Accord UE/Jordanie: accord euro-méditerranéen relatif aux services aériens

2010/0180(NLE)

OBJECTIF : conclure l’accord euro-méditerranéen relatif aux services aériens entre l’Union européenne et ses États membres, d’une part, et le Royaume hachémite de Jordanie, d’autre part.

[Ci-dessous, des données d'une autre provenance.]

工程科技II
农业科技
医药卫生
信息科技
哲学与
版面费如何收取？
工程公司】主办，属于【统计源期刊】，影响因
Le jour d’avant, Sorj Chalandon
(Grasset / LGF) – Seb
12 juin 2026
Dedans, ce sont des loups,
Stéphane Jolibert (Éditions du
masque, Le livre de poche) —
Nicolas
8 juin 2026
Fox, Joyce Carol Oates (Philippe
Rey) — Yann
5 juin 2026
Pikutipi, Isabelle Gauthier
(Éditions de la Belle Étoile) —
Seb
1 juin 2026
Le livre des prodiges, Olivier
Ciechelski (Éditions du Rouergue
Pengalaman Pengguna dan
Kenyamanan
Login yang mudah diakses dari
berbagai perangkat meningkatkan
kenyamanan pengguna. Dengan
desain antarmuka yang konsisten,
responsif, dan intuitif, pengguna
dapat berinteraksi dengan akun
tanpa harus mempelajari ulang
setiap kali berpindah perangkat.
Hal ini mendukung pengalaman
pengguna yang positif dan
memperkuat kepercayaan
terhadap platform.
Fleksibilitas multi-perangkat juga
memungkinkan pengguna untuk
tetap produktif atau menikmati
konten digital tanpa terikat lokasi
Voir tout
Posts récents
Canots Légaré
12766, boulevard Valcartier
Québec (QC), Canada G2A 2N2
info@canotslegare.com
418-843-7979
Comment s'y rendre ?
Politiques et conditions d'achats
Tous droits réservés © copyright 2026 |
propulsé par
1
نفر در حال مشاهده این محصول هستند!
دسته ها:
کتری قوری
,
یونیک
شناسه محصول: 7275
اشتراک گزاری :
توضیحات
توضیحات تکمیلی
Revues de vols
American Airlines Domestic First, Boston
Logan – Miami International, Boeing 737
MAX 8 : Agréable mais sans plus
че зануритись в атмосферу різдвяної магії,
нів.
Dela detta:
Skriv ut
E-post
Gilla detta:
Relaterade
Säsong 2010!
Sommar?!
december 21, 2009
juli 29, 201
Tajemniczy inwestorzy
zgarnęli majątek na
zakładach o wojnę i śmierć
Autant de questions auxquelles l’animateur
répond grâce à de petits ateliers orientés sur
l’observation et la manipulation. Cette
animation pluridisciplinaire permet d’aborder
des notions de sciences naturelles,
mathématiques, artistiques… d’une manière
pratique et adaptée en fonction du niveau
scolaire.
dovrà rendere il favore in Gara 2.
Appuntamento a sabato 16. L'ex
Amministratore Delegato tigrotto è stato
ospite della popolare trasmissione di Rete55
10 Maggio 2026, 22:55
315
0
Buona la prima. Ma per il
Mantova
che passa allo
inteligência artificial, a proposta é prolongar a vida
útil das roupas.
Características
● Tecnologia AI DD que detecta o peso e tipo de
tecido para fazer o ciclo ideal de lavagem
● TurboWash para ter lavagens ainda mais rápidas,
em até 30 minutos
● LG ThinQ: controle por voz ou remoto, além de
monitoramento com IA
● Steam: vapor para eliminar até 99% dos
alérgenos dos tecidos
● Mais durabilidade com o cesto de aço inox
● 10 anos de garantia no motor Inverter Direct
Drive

ACTE PROPOSÉ : Décision du Conseil.

RÔLE DU PARLEMENT EUROPÉEN: le Conseil ne peut adopter l’acte que si le Parlement européen a approuvé celui-ci.

CONTEXTE : l'accord euro-méditerranéen relatif aux services aériens entre l'Union européenne et ses États membres, d'une part, et la Jordanie, d'autre part a été signé le 15 décembre 2010, sous réserve de sa conclusion à une date ultérieure, conformément à la décision 2012/750/UE du Conseil et des représentants des gouvernements des États membres, réunis au sein du Conseil.

L’accord a été ratifié par tous les États membres, à l'exception de la Croatie, qui adhère à l'accord conformément à l'acte d'adhésion de 2012. Le protocole modifiant l'accord euro-méditerranéen relatif aux services aériens entre l'Union européenne et ses États membres, d'une part, et la Jordanie, d'autre part, pour tenir compte de l'adhésion à l'Union européenne de la Croatie a été signé le 3 mai 2016.

L’accord doit maintenant être approuvé au nom de l’Union. La présente proposition législative modifiée tient compte de l’entrée en vigueur du traité de Lisbonne et de l’arrêt de la Cour de justice du 28 avril 2015 dans l’affaire C-28/12. Le Parlement européen est consulté à nouveau sur le projet de décision du Conseil.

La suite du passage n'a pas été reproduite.